El amor trae la libertad; la fidelidad, la esclavitud.
El amor trae la libertad; la fidelidad, la esclavitud.
En la superficie se parecen; en el fondo, son justo lo contrario, dos cosas diametralmente opuestas. La fidelidad consiste en representar un papel; te han educado para ello. El amor es libre, salvaje; en eso reside su belleza. Llega como una brisa fragante, te llena el corazón, y de repente, donde había un desierto, florece un jardín. Pero no sabes de dónde viene, ni sabes que no hay ninguna forma de atraerlo. Llega solo y se queda todo el tiempo que la existencia quiere. Y al igual que un día llega, como un desconocido, como un invitado, otro día se marcha, de repente. No hay forma de sujetarlo, de aferrarlo.

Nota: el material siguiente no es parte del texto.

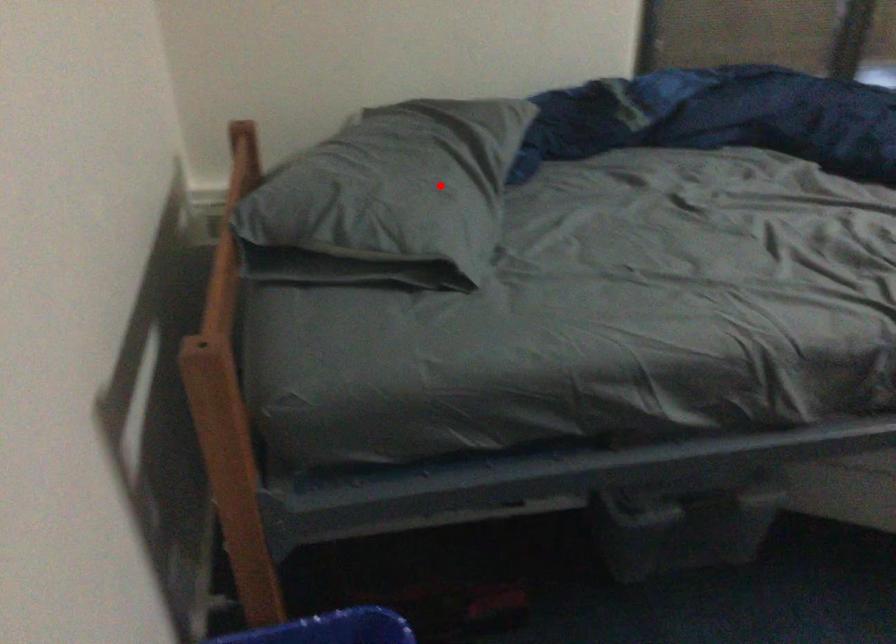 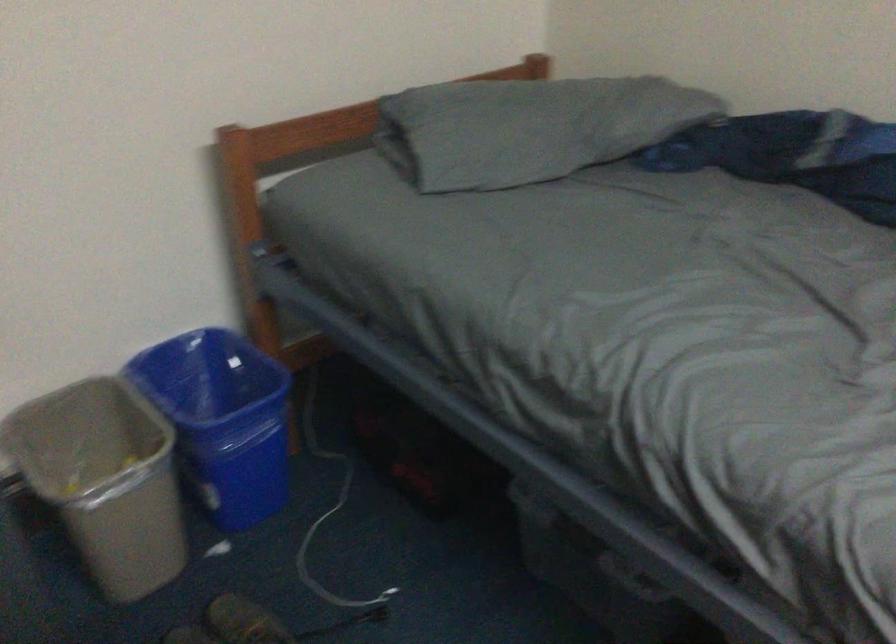 Locate, in the second image, the point that corresponds to the highlighted location in the first image.

(529, 128) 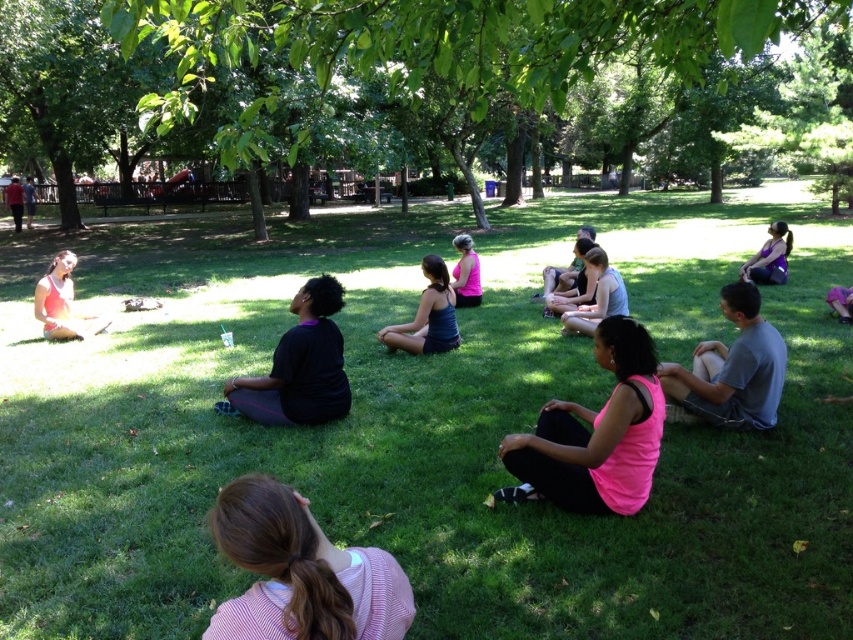 From the picture: Who is more forward, (781, 262) or (473, 291)?

Point (473, 291) is in front.

Is point (759, 253) positioned behind point (463, 305)?

Yes, point (759, 253) is behind point (463, 305).

Who is more distant from viewer, [747,273] or [468,250]?

Point [747,273]

In order to click on purple matte tank top at upper right in this screenshot , I will do `click(769, 257)`.

Measure the distance between gray cotton shirt at lower right and camera.

gray cotton shirt at lower right and camera are 4.89 meters apart from each other.

This screenshot has width=853, height=640. In order to click on gray cotton shirt at lower right in this screenshot , I will do `click(732, 369)`.

Can you confirm if green grass at center is wider than pink fabric ponytail at lower center?

Yes, green grass at center is wider than pink fabric ponytail at lower center.

Is green grass at center to the left of pink fabric ponytail at lower center from the viewer's perspective?

Correct, you'll find green grass at center to the left of pink fabric ponytail at lower center.

Between point (543, 364) and point (294, 516), which one is positioned behind?

The point (543, 364) is behind.

Find the location of `green grass at center`. green grass at center is located at coordinates (421, 426). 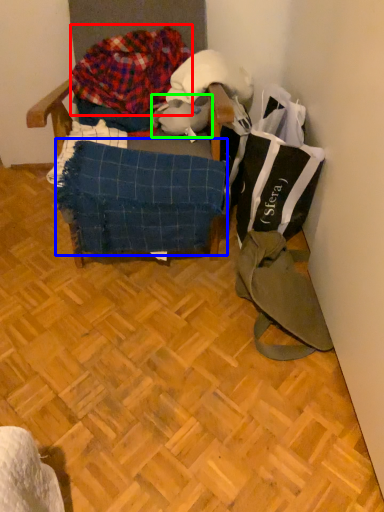 Question: Which object is positioned closest to waste (highlighted by a red box)? Select from blanket (highlighted by a blue box) and animal (highlighted by a green box).

Choices:
 (A) blanket
 (B) animal

Answer: (B) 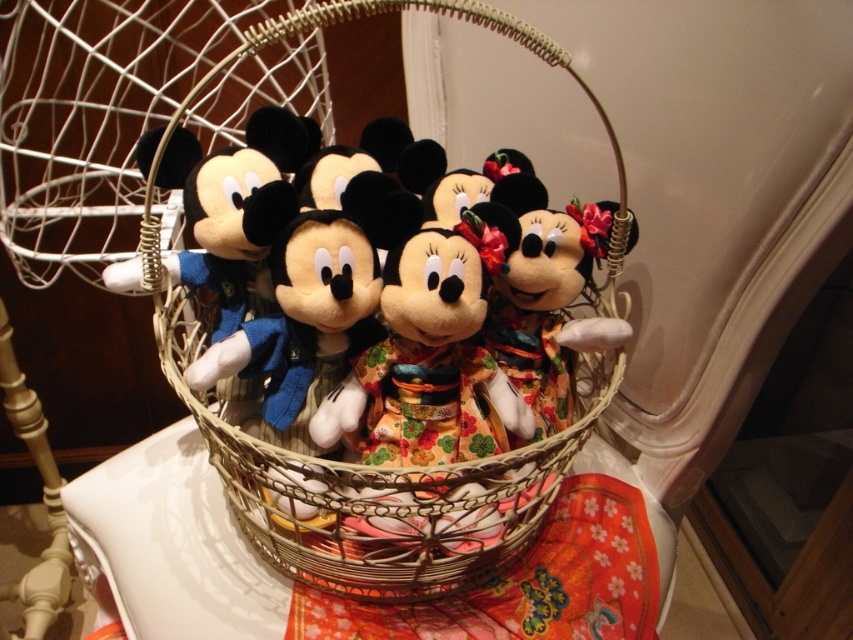 Question: Is woven straw basket at center to the left of white glossy table at center from the viewer's perspective?

Choices:
 (A) yes
 (B) no

Answer: (B)

Question: Can you confirm if woven straw basket at center is positioned to the right of white glossy table at center?

Choices:
 (A) no
 (B) yes

Answer: (B)

Question: Does woven straw basket at center have a greater width compared to white glossy table at center?

Choices:
 (A) yes
 (B) no

Answer: (A)

Question: Which point is closer to the camera?

Choices:
 (A) woven straw basket at center
 (B) white glossy table at center

Answer: (A)

Question: Among these objects, which one is nearest to the camera?

Choices:
 (A) white glossy table at center
 (B) woven straw basket at center

Answer: (B) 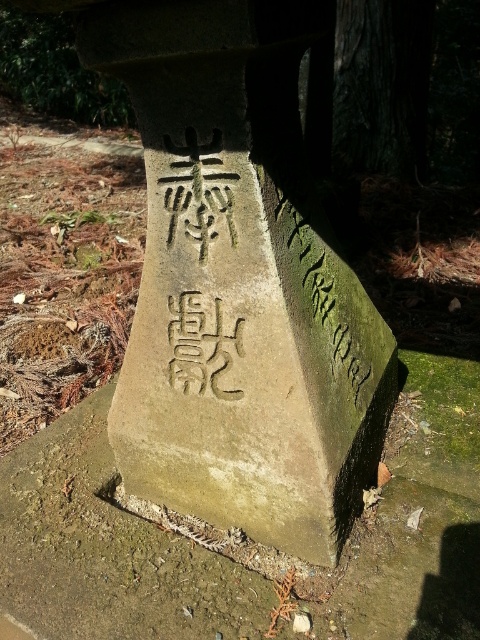 In the scene shown: Does green stone marker at center appear on the left side of green mossy stone at center?

Yes, green stone marker at center is to the left of green mossy stone at center.

Who is higher up, green stone marker at center or green mossy stone at center?

Positioned higher is green mossy stone at center.

Which is in front, point (421, 355) or point (280, 243)?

La sociedad no puede depender de experiencias tan impredecibles, tan inestables. Necesita garantías, seguridades; de ahí que hayan apartado el amor de la vida y lo hayan sustituido por el matrimonio. El matrimonio reconoce la fidelidad, la fidelidad al marido, y porque es algo formal, está a tu alcance... pero no se puede comparar con el amor; no es ni una gota de agua en el océano del amor.